ACTIVITY: Return the data exactly, with all pictures removed.

SOURCE DATA:
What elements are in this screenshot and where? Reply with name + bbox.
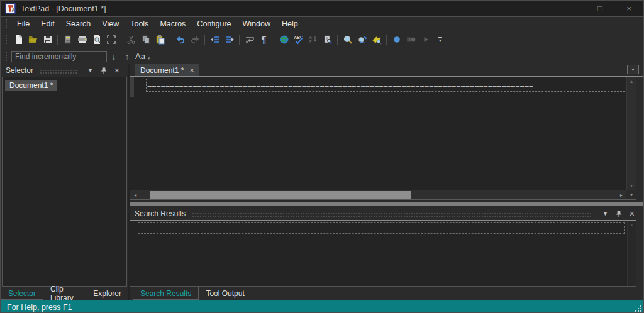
- current-line-box: [138, 222, 625, 234]
- find-next-down-icon[interactable]: ↓: [107, 51, 121, 62]
- textpad-app-icon: [5, 3, 16, 14]
- menu-file[interactable]: File: [11, 17, 35, 31]
- selector-document-list: Document1 *: [2, 77, 127, 287]
- panel-menu-icon[interactable]: ▼: [84, 67, 97, 74]
- editor-vertical-scrollbar[interactable]: ▴ ▾: [626, 77, 636, 190]
- replace-icon[interactable]: [355, 33, 369, 47]
- panel-close-icon[interactable]: ×: [626, 209, 638, 219]
- tab-explorer[interactable]: Explorer: [86, 287, 128, 300]
- minimize-button[interactable]: –: [557, 1, 586, 16]
- document-tab[interactable]: Document1 * ×: [135, 64, 199, 76]
- word-wrap-icon[interactable]: [242, 33, 257, 47]
- full-screen-icon[interactable]: [104, 33, 118, 47]
- stop-macro-icon[interactable]: [404, 33, 418, 47]
- findbar-grip[interactable]: [5, 52, 8, 62]
- menu-configure[interactable]: Configure: [191, 17, 236, 31]
- panel-header-texture: [192, 212, 592, 217]
- editor-text-area[interactable]: ========================================…: [130, 77, 626, 190]
- search-results-panel: ▴: [130, 220, 636, 287]
- find-previous-up-icon[interactable]: ↑: [121, 51, 135, 62]
- vscroll-track[interactable]: [627, 85, 636, 181]
- document-drawer-icon[interactable]: [60, 33, 75, 47]
- tab-selector[interactable]: Selector: [1, 287, 43, 300]
- toolbar-separator: [239, 35, 240, 45]
- search-results-scrollbar[interactable]: ▴: [627, 221, 636, 286]
- paste-icon[interactable]: [153, 33, 167, 47]
- tab-close-icon[interactable]: ×: [189, 66, 194, 75]
- status-message: For Help, press F1: [7, 303, 72, 312]
- editor-horizontal-scrollbar[interactable]: ◂ ▸: [130, 190, 626, 199]
- textpad-window: TextPad - [Document1 *] – □ × File Edit …: [0, 0, 644, 313]
- find-incrementally-input[interactable]: [11, 51, 107, 62]
- print-icon[interactable]: [75, 33, 89, 47]
- pin-icon[interactable]: [97, 67, 111, 74]
- sort-icon[interactable]: AZ: [306, 33, 320, 47]
- main-area: Selector ▼ × Document1 * Selector Clip L…: [1, 64, 643, 300]
- menu-edit[interactable]: Edit: [35, 17, 60, 31]
- search-results-text-area[interactable]: [130, 221, 627, 286]
- find-icon[interactable]: [340, 33, 355, 47]
- bottom-dock-tabs: Search Results Tool Output: [130, 287, 643, 300]
- toolbar-overflow-icon[interactable]: ▾: [435, 37, 445, 43]
- close-button[interactable]: ×: [614, 1, 643, 16]
- find-next-document-icon[interactable]: [320, 33, 335, 47]
- new-document-icon[interactable]: [11, 33, 26, 47]
- tab-tool-output[interactable]: Tool Output: [199, 287, 251, 300]
- menu-window[interactable]: Window: [237, 17, 276, 31]
- menubar-grip[interactable]: [5, 19, 8, 29]
- play-macro-icon[interactable]: [418, 33, 433, 47]
- copy-icon[interactable]: [138, 33, 153, 47]
- menu-tools[interactable]: Tools: [125, 17, 154, 31]
- left-dock-tabs: Selector Clip Library Explorer: [1, 287, 128, 300]
- scroll-left-icon[interactable]: ◂: [130, 190, 140, 199]
- menu-view[interactable]: View: [96, 17, 125, 31]
- panel-menu-icon[interactable]: ▼: [599, 211, 612, 217]
- undo-icon[interactable]: [173, 33, 187, 47]
- scroll-up-icon[interactable]: ▴: [627, 77, 636, 85]
- scroll-up-icon[interactable]: ▴: [630, 221, 633, 229]
- toolbar-separator: [274, 35, 274, 45]
- pin-icon[interactable]: [612, 211, 626, 217]
- print-preview-icon[interactable]: [89, 33, 104, 47]
- outdent-icon[interactable]: [222, 33, 236, 47]
- toolbar-separator: [170, 35, 170, 45]
- editor-line-1: ========================================…: [147, 80, 533, 91]
- standard-toolbar: ¶ ABC AZ: [1, 31, 643, 48]
- web-preview-icon[interactable]: [277, 33, 291, 47]
- menu-macros[interactable]: Macros: [154, 17, 191, 31]
- cut-icon[interactable]: [124, 33, 138, 47]
- svg-text:A: A: [309, 35, 312, 40]
- list-item[interactable]: Document1 *: [5, 80, 57, 91]
- save-icon[interactable]: [40, 33, 55, 47]
- document-tab-label: Document1 *: [140, 66, 184, 75]
- maximize-button[interactable]: □: [586, 1, 614, 16]
- tab-clip-library[interactable]: Clip Library: [43, 287, 86, 300]
- panel-close-icon[interactable]: ×: [111, 65, 123, 75]
- indent-icon[interactable]: [208, 33, 222, 47]
- redo-icon[interactable]: [187, 33, 202, 47]
- document-area: Document1 * × ▼ ========================…: [130, 64, 643, 300]
- selector-dock: Selector ▼ × Document1 * Selector Clip L…: [1, 64, 130, 300]
- find-in-files-icon[interactable]: [369, 33, 384, 47]
- hscroll-track[interactable]: [140, 190, 616, 199]
- window-title: TextPad - [Document1 *]: [21, 4, 106, 13]
- spell-check-icon[interactable]: ABC: [291, 33, 306, 47]
- scroll-down-icon[interactable]: ▾: [627, 181, 636, 190]
- open-file-icon[interactable]: [26, 33, 40, 47]
- record-macro-icon[interactable]: [389, 33, 404, 47]
- menu-search[interactable]: Search: [60, 17, 97, 31]
- formatting-marks-icon[interactable]: ¶: [257, 33, 271, 47]
- match-case-button[interactable]: Aa: [134, 52, 148, 61]
- findbar-overflow-icon[interactable]: ▾: [148, 56, 150, 64]
- resize-grip[interactable]: [634, 304, 641, 312]
- toolbar-grip[interactable]: [5, 35, 8, 45]
- menu-help[interactable]: Help: [276, 17, 304, 31]
- hscroll-thumb[interactable]: [150, 191, 411, 199]
- tab-list-dropdown-icon[interactable]: ▼: [627, 65, 639, 74]
- pane-split-handle[interactable]: ◂▸: [626, 190, 636, 199]
- horizontal-splitter[interactable]: [130, 202, 643, 206]
- tab-search-results[interactable]: Search Results: [133, 287, 199, 300]
- search-results-title: Search Results: [135, 209, 186, 218]
- scroll-right-icon[interactable]: ▸: [616, 190, 626, 199]
- selector-panel-title: Selector: [6, 66, 33, 75]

WORKED SOLUTION:
What elements are in this screenshot and where? Reply with name + bbox.
- current-line-box: [138, 222, 625, 234]
- find-next-down-icon[interactable]: ↓: [107, 51, 121, 62]
- textpad-app-icon: [5, 3, 16, 14]
- menu-file[interactable]: File: [11, 17, 35, 31]
- selector-document-list: Document1 *: [2, 77, 127, 287]
- panel-menu-icon[interactable]: ▼: [84, 67, 97, 74]
- editor-vertical-scrollbar[interactable]: ▴ ▾: [626, 77, 636, 190]
- replace-icon[interactable]: [355, 33, 369, 47]
- panel-close-icon[interactable]: ×: [626, 209, 638, 219]
- tab-explorer[interactable]: Explorer: [86, 287, 128, 300]
- minimize-button[interactable]: –: [557, 1, 586, 16]
- document-tab[interactable]: Document1 * ×: [135, 64, 199, 76]
- word-wrap-icon[interactable]: [242, 33, 257, 47]
- full-screen-icon[interactable]: [104, 33, 118, 47]
- stop-macro-icon[interactable]: [404, 33, 418, 47]
- findbar-grip[interactable]: [5, 52, 8, 62]
- menu-configure[interactable]: Configure: [191, 17, 236, 31]
- panel-header-texture: [192, 212, 592, 217]
- editor-text-area[interactable]: ========================================…: [130, 77, 626, 190]
- search-results-panel: ▴: [130, 220, 636, 287]
- find-previous-up-icon[interactable]: ↑: [121, 51, 135, 62]
- vscroll-track[interactable]: [627, 85, 636, 181]
- document-drawer-icon[interactable]: [60, 33, 75, 47]
- tab-selector[interactable]: Selector: [1, 287, 43, 300]
- toolbar-separator: [239, 35, 240, 45]
- search-results-scrollbar[interactable]: ▴: [627, 221, 636, 286]
- paste-icon[interactable]: [153, 33, 167, 47]
- tab-close-icon[interactable]: ×: [189, 66, 194, 75]
- status-message: For Help, press F1: [7, 303, 72, 312]
- editor-horizontal-scrollbar[interactable]: ◂ ▸: [130, 190, 626, 199]
- textpad-window: TextPad - [Document1 *] – □ × File Edit …: [0, 0, 644, 313]
- find-incrementally-input[interactable]: [11, 51, 107, 62]
- print-icon[interactable]: [75, 33, 89, 47]
- pin-icon[interactable]: [97, 67, 111, 74]
- sort-icon[interactable]: AZ: [306, 33, 320, 47]
- main-area: Selector ▼ × Document1 * Selector Clip L…: [1, 64, 643, 300]
- menu-edit[interactable]: Edit: [35, 17, 60, 31]
- search-results-text-area[interactable]: [130, 221, 627, 286]
- find-icon[interactable]: [340, 33, 355, 47]
- bottom-dock-tabs: Search Results Tool Output: [130, 287, 643, 300]
- toolbar-overflow-icon[interactable]: ▾: [435, 37, 445, 43]
- close-button[interactable]: ×: [614, 1, 643, 16]
- find-next-document-icon[interactable]: [320, 33, 335, 47]
- new-document-icon[interactable]: [11, 33, 26, 47]
- tab-tool-output[interactable]: Tool Output: [199, 287, 251, 300]
- menu-window[interactable]: Window: [237, 17, 276, 31]
- menubar-grip[interactable]: [5, 19, 8, 29]
- play-macro-icon[interactable]: [418, 33, 433, 47]
- copy-icon[interactable]: [138, 33, 153, 47]
- menu-tools[interactable]: Tools: [125, 17, 154, 31]
- left-dock-tabs: Selector Clip Library Explorer: [1, 287, 128, 300]
- scroll-left-icon[interactable]: ◂: [130, 190, 140, 199]
- menu-view[interactable]: View: [96, 17, 125, 31]
- panel-menu-icon[interactable]: ▼: [599, 211, 612, 217]
- undo-icon[interactable]: [173, 33, 187, 47]
- scroll-up-icon[interactable]: ▴: [627, 77, 636, 85]
- scroll-up-icon[interactable]: ▴: [630, 221, 633, 229]
- toolbar-separator: [274, 35, 274, 45]
- pin-icon[interactable]: [612, 211, 626, 217]
- print-preview-icon[interactable]: [89, 33, 104, 47]
- outdent-icon[interactable]: [222, 33, 236, 47]
- toolbar-separator: [170, 35, 170, 45]
- editor-line-1: ========================================…: [147, 80, 533, 91]
- standard-toolbar: ¶ ABC AZ: [1, 31, 643, 48]
- web-preview-icon[interactable]: [277, 33, 291, 47]
- menu-macros[interactable]: Macros: [154, 17, 191, 31]
- cut-icon[interactable]: [124, 33, 138, 47]
- svg-text:A: A: [309, 35, 312, 40]
- list-item[interactable]: Document1 *: [5, 80, 57, 91]
- save-icon[interactable]: [40, 33, 55, 47]
- document-tab-label: Document1 *: [140, 66, 184, 75]
- maximize-button[interactable]: □: [586, 1, 614, 16]
- tab-clip-library[interactable]: Clip Library: [43, 287, 86, 300]
- panel-close-icon[interactable]: ×: [111, 65, 123, 75]
- indent-icon[interactable]: [208, 33, 222, 47]
- redo-icon[interactable]: [187, 33, 202, 47]
- document-area: Document1 * × ▼ ========================…: [130, 64, 643, 300]
- selector-dock: Selector ▼ × Document1 * Selector Clip L…: [1, 64, 130, 300]
- find-in-files-icon[interactable]: [369, 33, 384, 47]
- hscroll-track[interactable]: [140, 190, 616, 199]
- window-title: TextPad - [Document1 *]: [21, 4, 106, 13]
- spell-check-icon[interactable]: ABC: [291, 33, 306, 47]
- scroll-down-icon[interactable]: ▾: [627, 181, 636, 190]
- open-file-icon[interactable]: [26, 33, 40, 47]
- record-macro-icon[interactable]: [389, 33, 404, 47]
- menu-search[interactable]: Search: [60, 17, 97, 31]
- formatting-marks-icon[interactable]: ¶: [257, 33, 271, 47]
- match-case-button[interactable]: Aa: [134, 52, 148, 61]
- findbar-overflow-icon[interactable]: ▾: [148, 56, 150, 64]
- resize-grip[interactable]: [634, 304, 641, 312]
- toolbar-grip[interactable]: [5, 35, 8, 45]
- menu-help[interactable]: Help: [276, 17, 304, 31]
- hscroll-thumb[interactable]: [150, 191, 411, 199]
- tab-list-dropdown-icon[interactable]: ▼: [627, 65, 639, 74]
- pane-split-handle[interactable]: ◂▸: [626, 190, 636, 199]
- horizontal-splitter[interactable]: [130, 202, 643, 206]
- tab-search-results[interactable]: Search Results: [133, 287, 199, 300]
- search-results-title: Search Results: [135, 209, 186, 218]
- scroll-right-icon[interactable]: ▸: [616, 190, 626, 199]
- selector-panel-title: Selector: [6, 66, 33, 75]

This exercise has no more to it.